From 1993 to 1997, the University of Cincinnati created a new Population Methods Unit, which used population methods (population definition, tracking, monitoring, and outreach), incorporated population-based medicine into the medical school curriculum, and conducted a "medical census" of low-income area near Cincinnati.
The project was part of the Robert Wood Johnson Foundation's (RWJF) national program Health of the Public: An Academic Challenge.
The project, begun in 1993, built on a partnership established in 1990 between the University of Cincinnati Hospital and the Lincoln Heights Health Center, a federally qualified health center that operates two clinics and was, at the time, suffering from financial difficulties and a physician shortage.

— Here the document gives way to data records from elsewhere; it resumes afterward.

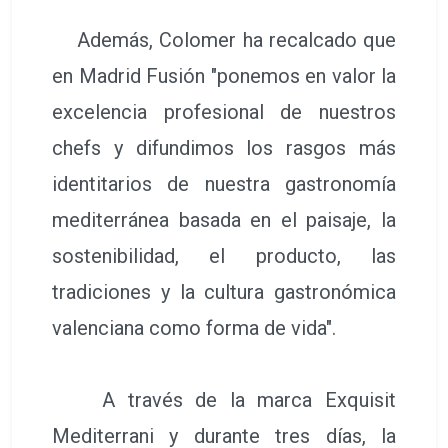
Además, Colomer ha recalcado que
en Madrid Fusión "ponemos en valor la
excelencia profesional de nuestros
chefs y difundimos los rasgos más
identitarios de nuestra gastronomía
mediterránea basada en el paisaje, la
sostenibilidad, el producto, las
tradiciones y la cultura gastronómica
valenciana como forma de vida".
A través de la marca Exquisit
Mediterrani y durante tres días, la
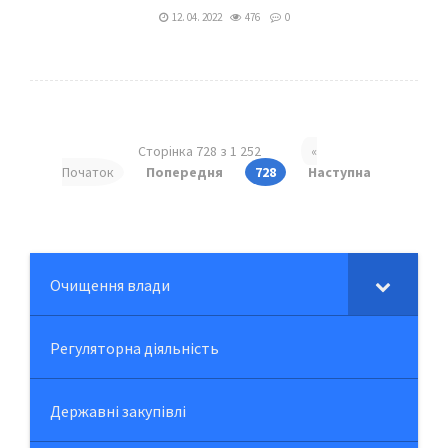
12. 04. 2022
476
0
Сторінка 728 з 1 252
«
Початок
Попередня
728
Наступна
Очищення влади
Регуляторна діяльність
Державні закупівлі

Lincoln Heights is a city just outside of Cincinnati in which the incomes of a large proportion of the residents are below the poverty line. The university agreed to provide financial assistance and physician and pharmacist staffing to Lincoln Heights Health Center. In exchange, it was able to use the clinics for ambulatory medical education.
Project staff published articles in Academic Medicine and the Journal of General Internal Medicine. Staff also made presentations at national conferences.
The Health of the Public project originally intended to consolidate a group of clinics into a University Community Health Center that would serve a geographically defined community, but health care reforms, including managed care for low-income Medicaid recipients, prompted it to maintain the separate clinics and shift the project's focus from a geographical community to populations served by particular managed care plans.